Si les atteintes à la liberté de la presse sont rares en Mongolie, le gouvernement se sert toujours de la radiotélévision nationale comme un outil de propagande. D’autres méthodes, notamment la corruption, sont utilisées pour limiter les critiques contre les autorités.
Le Premier ministre Nambariin Enkhbayar contrôle toujours la radiotélévision nationale, seule à couvrir l’ensemble du territoire, et s’en sert pour promouvoir l’action du gouvernement et de son parti. L’opposition n’a qu’un accès limité aux programmes. "Je dois payer pour avoir mes interventions diffusées par la télévision. Et il leur arrive de refuser", a dénoncé un député d’opposition. Malgré la loi sur la presse de 1998, le gouvernement du Parti révolutionnaire du peuple mongol (ex-communiste) n’a pas procédé à une complète libéralisation des médias. Le projet de loi sur la radiotélévision publique est bloqué par le gouvernement depuis 2001. Par ailleurs, plusieurs observateurs soupçonnent le Premier ministre de corrompre des directeurs de médias et des journalistes, notamment à travers le Fonds public de soutien aux médias, dirigé par son épouse. Ainsi, un journaliste licencié en 2003 de la télévision privée Channel 25, après avoir enquêté sur la privatisation d’une banque publique, a révélé que la direction de la chaîne avait signé avec les services du Premier ministre un accord de coopération, en échange d’un soutien financier.

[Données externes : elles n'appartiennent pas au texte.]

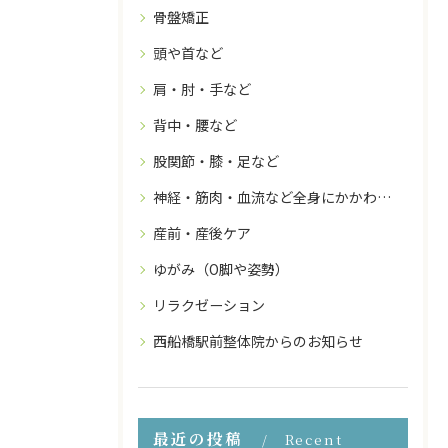
骨盤矯正
頭や首など
肩・肘・手など
背中・腰など
股関節・膝・足など
神経・筋肉・血流など全身にかかわること
産前・産後ケア
ゆがみ（O脚や姿勢）
リラクゼーション
西船橋駅前整体院からのお知らせ
最近の投稿
Recent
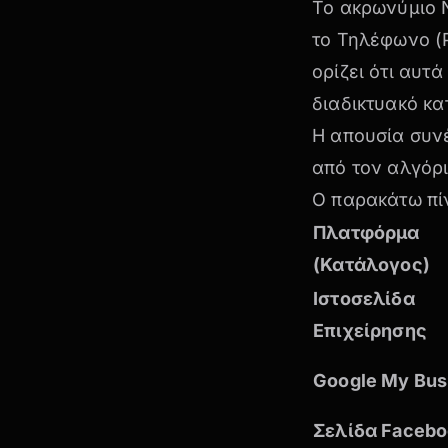
Το ακρωνύμιο 
το Τηλέφωνο (P
ορίζει ότι αυτ
διαδικτυακό κα
Η απουσία συν
από τον αλγόρ
Ο παρακάτω πί
Πλατφόρμα
(Κατάλογος)
Ιστοσελίδα
Επιχείρησης
Google My Bus
Σελίδα Facebo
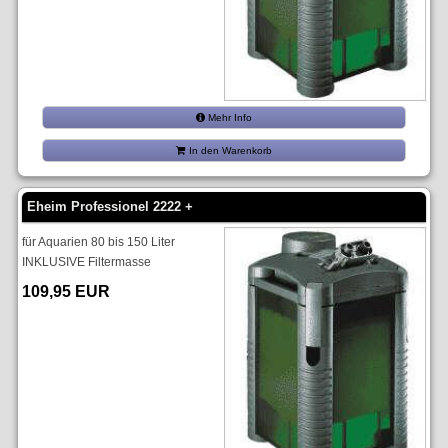
Mehr Info
In den Warenkorb
Eheim Professionel 2222 +
für Aquarien 80 bis 150 Liter
INKLUSIVE Filtermasse
109,95 EUR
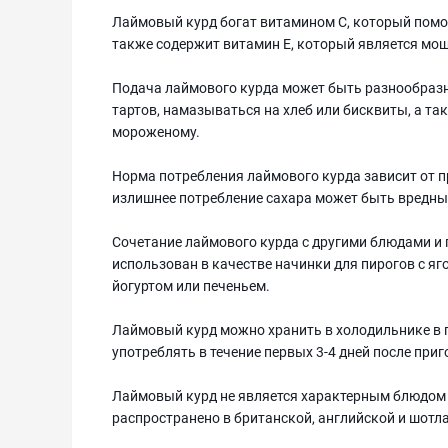
Лаймовый курд богат витамином С, который помо
также содержит витамин Е, который является мо
Подача лаймового курда может быть разнообразн
тартов, намазываться на хлеб или бисквиты, а та
мороженому.
Норма потребления лаймового курда зависит от п
излишнее потребление сахара может быть вредны
Сочетание лаймового курда с другими блюдами и
использован в качестве начинки для пирогов с я
йогуртом или печеньем.
Лаймовый курд можно хранить в холодильнике в г
употреблять в течение первых 3-4 дней после при
Лаймовый курд не является характерным блюдом 
распространено в британской, английской и шотл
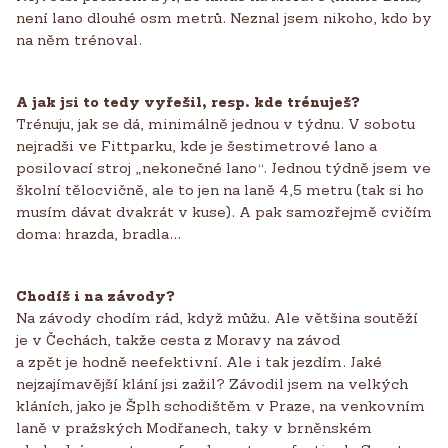
není lano dlouhé osm metrů. Neznal jsem nikoho, kdo by
na něm trénoval.
A jak jsi to tedy vyřešil, resp. kde trénuješ?
Trénuju, jak se dá, minimálně jednou v týdnu. V sobotu
nejradši ve Fittparku, kde je šestimetrové lano a
posilovací stroj „nekonečné lano“. Jednou týdně jsem ve
školní tělocvičně, ale to jen na laně 4,5 metru (tak si ho
musím dávat dvakrát v kuse). A pak samozřejmě cvičím
doma: hrazda, bradla...
Chodíš i na závody?
Na závody chodím rád, když můžu. Ale většina soutěží
je v Čechách, takže cesta z Moravy na závod
a zpět je hodně neefektivní. Ale i tak jezdím. Jaké
nejzajímavější klání jsi zažil? Závodil jsem na velkých
kláních, jako je Šplh schodištěm v Praze, na venkovním
laně v pražských Modřanech, taky v brněnském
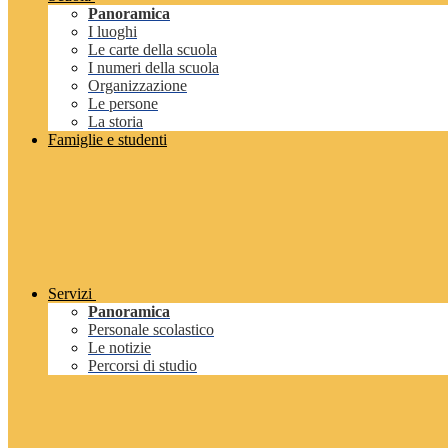
Panoramica
I luoghi
Le carte della scuola
I numeri della scuola
Organizzazione
Le persone
La storia
Famiglie e studenti
Servizi
Panoramica
Personale scolastico
Le notizie
Percorsi di studio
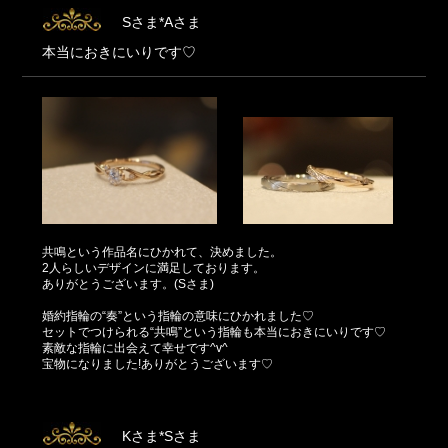
Sさま*Aさま
本当におきにいりです♡
共鳴という作品名にひかれて、決めました。
2人らしいデザインに満足しております。
ありがとうございます。(Sさま)
婚約指輪の“奏”という指輪の意味にひかれました♡
セットでつけられる“共鳴”という指輪も本当におきにいりです♡
素敵な指輪に出会えて幸せです^v^
宝物になりました!ありがとうございます♡
Kさま*Sさま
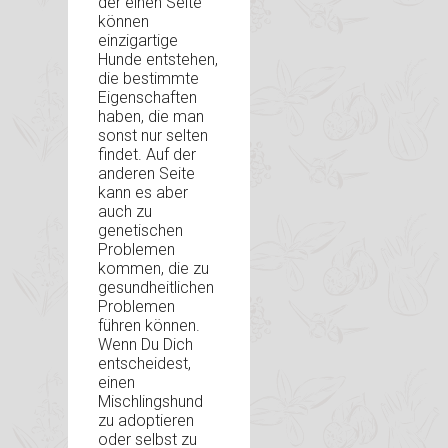
der einen Seite
können
einzigartige
Hunde entstehen,
die bestimmte
Eigenschaften
haben, die man
sonst nur selten
findet. Auf der
anderen Seite
kann es aber
auch zu
genetischen
Problemen
kommen, die zu
gesundheitlichen
Problemen
führen können.
Wenn Du Dich
entscheidest,
einen
Mischlingshund
zu adoptieren
oder selbst zu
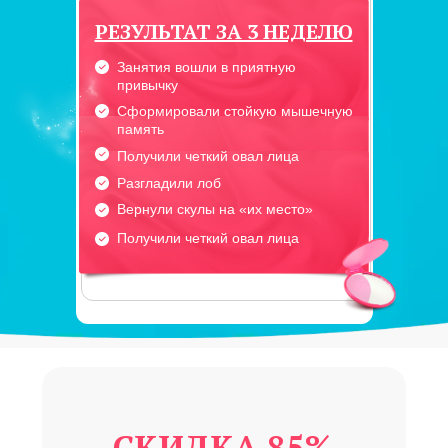
РЕЗУЛЬТАТ ЗА 3 НЕДЕЛЮ
Занятия вошли в приятную
привычку
Сформировали стойкую мышечную
память
Получили четкий овал лица
Разгладили лоб
Вернули скулы на «их место»
Получили четкий овал лица
СКИДКА 85%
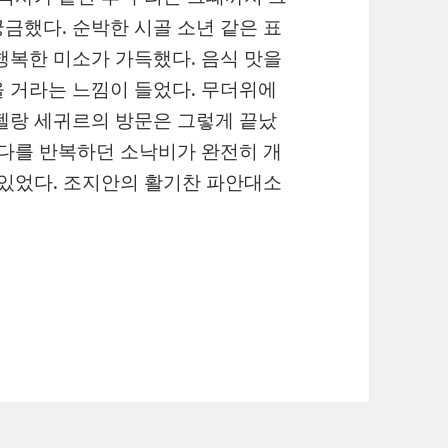
금했다. 순박한 시골 소년 같은 표
행복한 미소가 가득했다. 음식 맛을
 거라는 느낌이 들었다. 무더위에
펠랑 세귀르의 방문은 그렇게 끝났
말다를 반복하던 소낙비가 완전히 개
 있었다. 조지안의 활기찬 파안대소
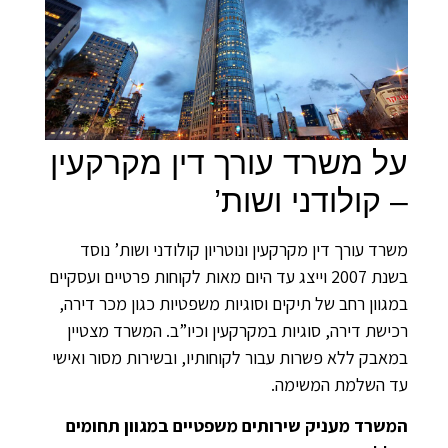
על משרד עורך דין מקרקעין
– קולודני ושות’
משרד עורך דין מקרקעין ונוטריון קולודני ושות’ נוסד
בשנת 2007 וייצג עד היום מאות לקוחות פרטיים ועסקיים
במגוון רחב של תיקים וסוגיות משפטיות כגון מכר דירה,
רכישת דירה, סוגיות במקרקעין וכיו”ב. המשרד מצטיין
במאבק ללא פשרות עבור לקוחותיו, ובשירות מסור ואישי
עד השלמת המשימה.
המשרד מעניק שירותים משפטיים במגוון תחומים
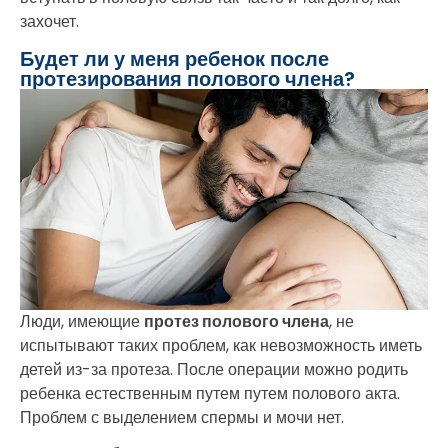
захочет.
Будет ли у меня ребенок после
протезирования полового члена?
Люди, имеющие
протез полового члена
, не
испытывают таких проблем, как невозможность иметь
детей из-за протеза. После операции можно родить
ребенка естественным путем путем полового акта.
Проблем с выделением спермы и мочи нет.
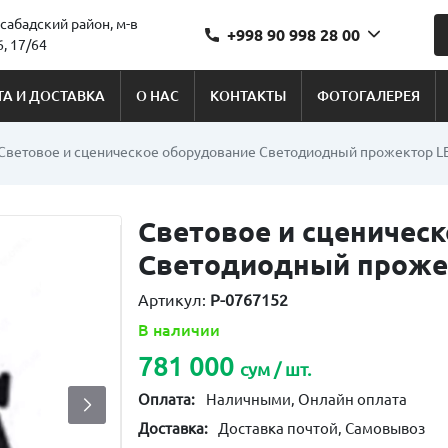
сабадский район, м-в
+998 90 998 28 00
, 17/64
А И ДОСТАВКА
О НАС
КОНТАКТЫ
ФОТОГАЛЕРЕЯ
Световое и сценическое оборудование Светодиодный прожектор L
Световое и сценичес
Светодиодный проже
Артикул:
P-0767152
В наличии
781 000
сум / шт.
Оплата:
Наличными, Онлайн оплата
Доставка:
Доставка почтой, Самовывоз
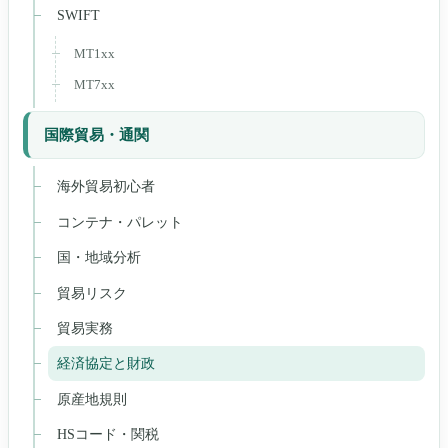
SWIFT
MT1xx
MT7xx
国際貿易・通関
海外貿易初心者
コンテナ・パレット
国・地域分析
貿易リスク
貿易実務
経済協定と財政
原産地規則
HSコード・関税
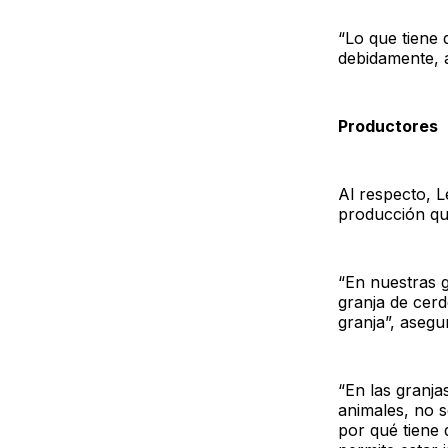
“Lo que tiene 
debidamente, an
Productores
Al respecto, L
producción que
“En nuestras 
granja de cerd
granja”, asegu
“En las granja
animales, no s
por qué tiene 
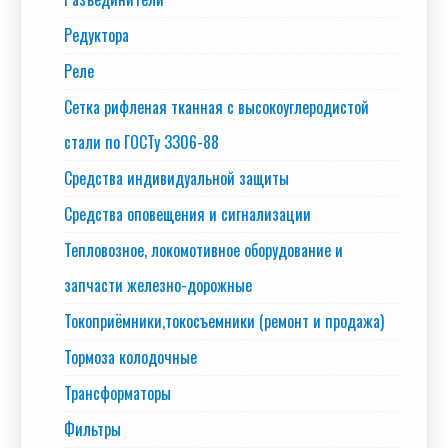
Редуктора
Реле
Сетка рифленая тканная с высокоуглеродистой
стали по ГОСТу 3306-88
Средства индивидуальной защиты
Средства оповещения и сигнализации
Тепловозное, локомотивное оборудование и
запчасти железно-дорожные
Токоприёмники,токосъемники (ремонт и продажа)
Тормоза колодочные
Трансформаторы
Фильтры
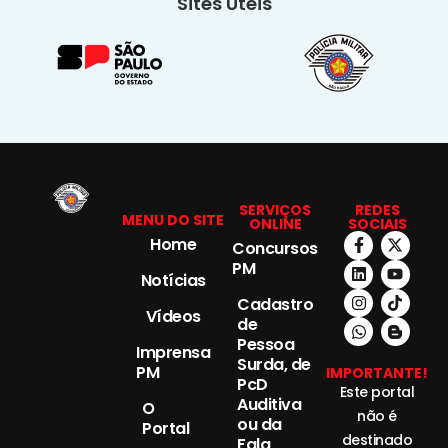
Sites Úteis
SERVIÇOS
REDES
MENU DO SITE
ONLINE
SOCIAIS
Home
Concursos
PM
Notícias
Cadastro
Vídeos
de
Pessoa
Imprensa
Surda, de
PM
IMPORTANTE!
PcD
Este portal
Auditiva
O
não é
ou da
Portal
destinado
Fala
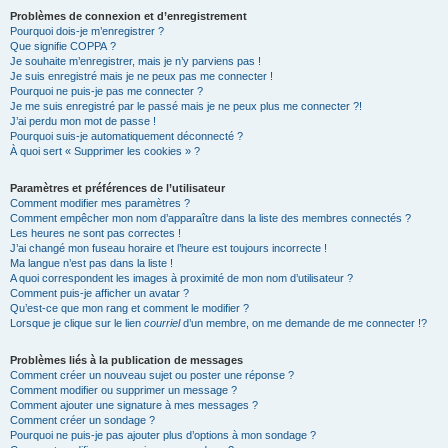
Problèmes de connexion et d’enregistrement
Pourquoi dois-je m’enregistrer ?
Que signifie COPPA ?
Je souhaite m’enregistrer, mais je n’y parviens pas !
Je suis enregistré mais je ne peux pas me connecter !
Pourquoi ne puis-je pas me connecter ?
Je me suis enregistré par le passé mais je ne peux plus me connecter ?!
J’ai perdu mon mot de passe !
Pourquoi suis-je automatiquement déconnecté ?
À quoi sert « Supprimer les cookies » ?
Paramètres et préférences de l’utilisateur
Comment modifier mes paramètres ?
Comment empêcher mon nom d’apparaître dans la liste des membres connectés ?
Les heures ne sont pas correctes !
J’ai changé mon fuseau horaire et l’heure est toujours incorrecte !
Ma langue n’est pas dans la liste !
A quoi correspondent les images à proximité de mon nom d’utilisateur ?
Comment puis-je afficher un avatar ?
Qu’est-ce que mon rang et comment le modifier ?
Lorsque je clique sur le lien
courriel
d’un membre, on me demande de me connecter !?
Problèmes liés à la publication de messages
Comment créer un nouveau sujet ou poster une réponse ?
Comment modifier ou supprimer un message ?
Comment ajouter une signature à mes messages ?
Comment créer un sondage ?
Pourquoi ne puis-je pas ajouter plus d’options à mon sondage ?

En province, il existe plus de trente journaux, vingt radios FM et vingt-six télévisions locales. Leurs moyens sont limités et elles doivent souvent faire face aux interventions des autorités locales. Début février 2003, le Bureau gouvernemental des médias a lancé une enquête sur la presse locale, en demandant aux autorités provinciales de remplir une fiche descriptive sur chaque média pour identifier son fondateur, sa fréquence, sa diffusion, l’identité des principaux membres de sa rédaction, sa ligne éditoriale, ses sources de financement et ses relations avec les autorités. Le quotidien d’opposition Udriin Sonin, qui a révélé cette mesure, a rappelé que la loi sur la presse interdit au gouvernement central ou provincial de détenir ou d’exercer un contrôle sur les médias. Il s’agissait, selon le journal, d’un "recensement politique" ordonné par le Premier ministre pour tenter de mieux surveiller les médias locaux jugés trop indépendants.
Le 25 avril, une plainte pour "diffamation" du Parti révolutionnaire du peuple mongol contre Gombo Dashrentsen, du quotidien Urdiin Sonin, a été transmise au procureur d’Oulan-Bator. Les responsables du parti au pouvoir demandent 300 millions de tugriks (plus de 220 000 euros) de dommages et intérêts. Le journaliste encourt une peine de six à huit mois de prison pour avoir mené une enquête sur l’utilisation frauduleuse de 200 millions de tugriks (près de 150 000 euros) de fonds publics. Il avait conclu que l’argent d’un projet de développement avait servi à accorder des prêts sans intérêts à des entreprises dont les dirigeants, notamment M.Terbiishdagva, vice-ministre de l’Alimentation et de l’Agriculture de l’époque, auraient fait un usage privé. Lors d’un premier interrogatoire, les enquêteurs ont demandé à Gombo Dashrentsen de révéler les sources de ses enquêtes.